Output token * COST_PER_OUTPUT_token

)

# Replace the technology span utilizing the end result

# This knowledge shall be entered into the Langfuse value and token dashboard

technology.finish(

output=response textual content,

Utilization={

“enter”: enter token,

“output”: output token,

“complete”: total_tokens,

“unit”: “token”

},

metadata={

“Latency_ms”: latency_ms,

“Cost_USD”: spherical(Cost_USD, 6),

“mannequin”: mannequin

}

)

# replace hint with ultimate output

hint.replace(

output={“response”: response textual content},

metadata={“Complete cost_USD”: spherical(Cost_USD, 6)}

)

# Print a abstract to straightforward output for native viewing

print(f“n{‘─’ * 60}”)

print(f“Consumer: {user_message}”)

print(f“Claude: {response_text}”)

print(f“Tokens: {input_tokens} enter / {output_tokens} output / complete {total_tokens}”)

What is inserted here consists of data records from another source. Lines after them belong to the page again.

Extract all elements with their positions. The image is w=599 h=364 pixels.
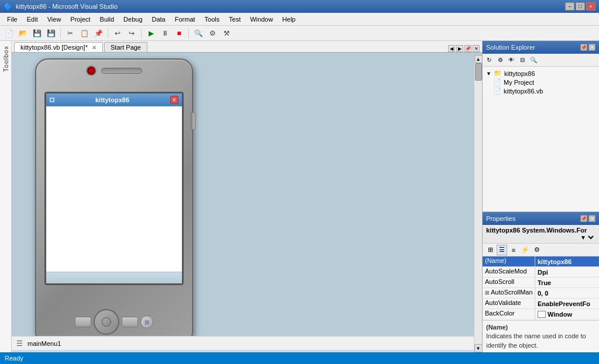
menu-build[interactable]: Build	[95, 15, 119, 24]
restore-button[interactable]: □	[576, 2, 585, 11]
phone-form-close-btn[interactable]: ✕	[170, 96, 178, 104]
phone-dpad[interactable]	[94, 309, 119, 335]
scroll-thumb[interactable]	[475, 63, 482, 81]
phone-form: kittytopx86 ✕	[46, 93, 182, 283]
scroll-track[interactable]	[474, 63, 483, 344]
pause-btn[interactable]: ⏸	[159, 27, 171, 40]
phone-side-button[interactable]	[191, 112, 195, 130]
sol-props-btn[interactable]: ⚙	[495, 55, 505, 65]
open-btn[interactable]: 📂	[16, 27, 29, 40]
menu-debug[interactable]: Debug	[119, 15, 147, 24]
props-categorized-btn[interactable]: ⊞	[485, 245, 495, 255]
save-btn[interactable]: 💾	[30, 27, 43, 40]
properties-subject: kittytopx86 System.Windows.For ▼	[483, 225, 599, 244]
props-row-autovalidate[interactable]: AutoValidate EnablePreventFo	[483, 299, 599, 309]
tab-start[interactable]: Start Page	[104, 42, 147, 52]
menu-bar: File Edit View Project Build Debug Data …	[0, 13, 599, 26]
props-propertypages-btn[interactable]: ⚙	[532, 245, 542, 255]
toolbar-sep4	[188, 28, 189, 39]
props-row-autoscrollman[interactable]: ⊞AutoScrollMan 0, 0	[483, 288, 599, 299]
title-bar-controls[interactable]: − □ ×	[565, 2, 595, 11]
solution-explorer-header: Solution Explorer 📌 ✕	[483, 41, 599, 54]
props-row-backcolor[interactable]: BackColor Window	[483, 309, 599, 320]
sol-item-project[interactable]: ▼ 📁 kittytopx86	[485, 69, 597, 78]
props-events-btn[interactable]: ⚡	[520, 245, 531, 255]
sol-refresh-btn[interactable]: ↻	[484, 55, 494, 65]
sol-item-vbfile[interactable]: 📄 kittytopx86.vb	[485, 86, 597, 95]
props-properties-btn[interactable]: ≡	[508, 245, 519, 255]
toolbar-sep3	[141, 28, 142, 39]
tab-close-all[interactable]: ✕	[473, 45, 480, 52]
window-title: kittytopx86 - Microsoft Visual Studio	[16, 3, 118, 10]
new-project-btn[interactable]: 📄	[2, 27, 15, 40]
tab-design-close[interactable]: ✕	[92, 44, 97, 51]
sol-search-btn[interactable]: 🔍	[528, 55, 539, 65]
form-resize-handle[interactable]	[50, 98, 54, 102]
close-button[interactable]: ×	[586, 2, 595, 11]
properties-subject-select[interactable]: ▼	[578, 234, 595, 241]
properties-description: (Name) Indicates the name used in code t…	[483, 320, 599, 352]
props-name-autoscalemode: AutoScaleMod	[483, 267, 535, 277]
menu-data[interactable]: Data	[147, 15, 170, 24]
sol-item-myproject[interactable]: 📄 My Project	[485, 78, 597, 86]
menu-edit[interactable]: Edit	[22, 15, 43, 24]
sol-close-btn[interactable]: ✕	[588, 44, 595, 51]
copy-btn[interactable]: 📋	[78, 27, 91, 40]
tool7[interactable]: ⚒	[220, 27, 233, 40]
stop-btn[interactable]: ■	[173, 27, 185, 40]
tab-scroll-right[interactable]: ▶	[456, 45, 463, 52]
menu-help[interactable]: Help	[278, 15, 301, 24]
props-close-btn[interactable]: ✕	[588, 215, 595, 222]
sol-show-all-btn[interactable]: 👁	[506, 55, 517, 65]
minimize-button[interactable]: −	[565, 2, 574, 11]
props-alphabetical-btn[interactable]: ☰	[497, 245, 507, 255]
props-pin-btn[interactable]: 📌	[580, 215, 587, 222]
designer-scrollbar-vert[interactable]: ▲ ▼	[474, 55, 482, 352]
properties-title: Properties	[486, 215, 515, 222]
save-all-btn[interactable]: 💾	[44, 27, 57, 40]
tool5[interactable]: 🔍	[192, 27, 205, 40]
solution-explorer-controls[interactable]: 📌 ✕	[580, 44, 595, 51]
menu-window[interactable]: Window	[245, 15, 277, 24]
scroll-down-btn[interactable]: ▼	[474, 344, 483, 352]
toolbox-label[interactable]: Toolbox	[2, 46, 9, 72]
properties-panel: Properties 📌 ✕ kittytopx86 System.Window…	[483, 212, 599, 352]
main-menu-label: mainMenu1	[27, 340, 61, 347]
tool6[interactable]: ⚙	[206, 27, 219, 40]
menu-project[interactable]: Project	[66, 15, 95, 24]
menu-file[interactable]: File	[2, 15, 22, 24]
props-value-autoscrollman: 0, 0	[535, 288, 599, 298]
tab-pin[interactable]: 📌	[464, 45, 471, 52]
phone-dpad-center[interactable]	[102, 317, 111, 327]
tab-design[interactable]: kittytopx86.vb [Design]* ✕	[14, 42, 103, 52]
paste-btn[interactable]: 📌	[92, 27, 105, 40]
phone-windows-button[interactable]: ⊞	[140, 316, 153, 328]
props-row-name[interactable]: (Name) kittytopx86	[483, 256, 599, 267]
sol-filter-btn[interactable]: ⊟	[517, 55, 528, 65]
phone-right-softkey[interactable]	[122, 317, 138, 327]
sol-item-expand-icon: ▼	[486, 71, 491, 77]
menu-format[interactable]: Format	[170, 15, 200, 24]
app-icon: 🔷	[4, 2, 12, 11]
props-name-autoscroll: AutoScroll	[483, 278, 535, 287]
props-row-autoscalemode[interactable]: AutoScaleMod Dpi	[483, 267, 599, 278]
run-btn[interactable]: ▶	[144, 27, 157, 40]
tab-scroll-left[interactable]: ◀	[448, 45, 455, 52]
properties-controls[interactable]: 📌 ✕	[580, 215, 595, 222]
phone-left-softkey[interactable]	[75, 317, 91, 327]
undo-btn[interactable]: ↩	[111, 27, 124, 40]
phone-form-body[interactable]	[46, 106, 182, 272]
menu-tools[interactable]: Tools	[200, 15, 225, 24]
phone-screen: kittytopx86 ✕	[44, 92, 184, 285]
properties-subject-text: kittytopx86 System.Windows.For	[486, 227, 587, 234]
props-value-autoscalemode: Dpi	[535, 267, 599, 277]
sol-pin-btn[interactable]: 📌	[580, 44, 587, 51]
scroll-up-btn[interactable]: ▲	[474, 55, 483, 63]
toolbox-sidebar[interactable]: Toolbox	[0, 41, 12, 352]
props-row-autoscroll[interactable]: AutoScroll True	[483, 278, 599, 288]
redo-btn[interactable]: ↪	[125, 27, 138, 40]
cut-btn[interactable]: ✂	[64, 27, 77, 40]
menu-test[interactable]: Test	[224, 15, 245, 24]
props-name-name: (Name)	[483, 256, 535, 266]
menu-view[interactable]: View	[43, 15, 66, 24]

print(f“Value: ${cost_usd:.6f}”)

print(f“Latency: {latency_ms}ms”)

print(f“Hint: {langfuse_client.base_url}/hint/{hint.id}”)

print(f“{‘─’ * 60}n”)

return response textual content

exclude exception as e:

# Log the error in a hint so it is going to be seen in Langfuse

technology.finish(

output=none,

metadata={“error”: str(e), “Latency_ms”: integer((time.time() Begin time) * 1000)}

)

hint.replace(output={“error”: str(e)})

# All the time flush earlier than firing — ensures error traces are despatched

langfuse_client.flash()

enhance

Lastly:

# Flush sends all buffered occasions to Langfuse

# Langfuse routinely flushes long-running providers.

# The script requires a handbook flush earlier than the method exits.

langfuse_client.flash()

# ── Run the demo ──── ─ ─ ─ ─ ─ ─ ─ ─ ─ ─ ─ ─ ─ Run the demo

if __name__ == “__Major__”:

# Simulate a two-turn buyer assist dialog

take a look at message = [

        “What is your return policy for electronics?”,

        “Can I return an item I bought 45 days ago?”

    ]

session = “Demo session-001”

for I, message in enumerate(take a look at message):

print(f“nCalling {i + 1}/{len(test_messages)}”)

strive:

call_llm_with_tracing(

Consumer message=message,

Session ID=session,

Consumer ID=“Check user-42”

)

exclude exception as e:

print(f“Invocation error {i + 1}: {e}”)

banner
Top Selling Multipurpose WP Theme

Converter

Top Selling Multipurpose WP Theme

Newsletter

Subscribe my Newsletter for new blog posts, tips & new photos. Let's stay updated!

banner
Top Selling Multipurpose WP Theme

Leave a Comment

banner
Top Selling Multipurpose WP Theme

Latest

Best selling

22000,00 $
16000,00 $
6500,00 $

Top rated

6500,00 $
22000,00 $
900000,00 $

Products

Knowledge Unleashed
Knowledge Unleashed

Welcome to Ivugangingo!

At Ivugangingo, we're passionate about delivering insightful content that empowers and informs our readers across a spectrum of crucial topics. Whether you're delving into the world of insurance, navigating the complexities of cryptocurrency, or seeking wellness tips in health and fitness, we've got you covered.